What is expected: Retype the listing found below exactly, but leave out each picture.

• • • • •

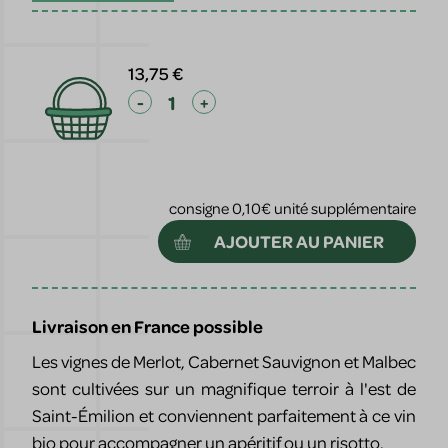
13,75 €
-
+
consigne 0,10€ unité supplémentaire
AJOUTER AU PANIER
Livraison en France possible
Les vignes de Merlot, Cabernet Sauvignon et Malbec
sont cultivées sur un magnifique terroir à l'est de
Saint-Émilion et conviennent parfaitement à ce vin
bio pour accompagner un apéritif ou un risotto.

• • • • •

Response to the exercise:
13,75 €
-
+
consigne 0,10€ unité supplémentaire
AJOUTER AU PANIER
Livraison en France possible
Les vignes de Merlot, Cabernet Sauvignon et Malbec
sont cultivées sur un magnifique terroir à l'est de
Saint-Émilion et conviennent parfaitement à ce vin
bio pour accompagner un apéritif ou un risotto.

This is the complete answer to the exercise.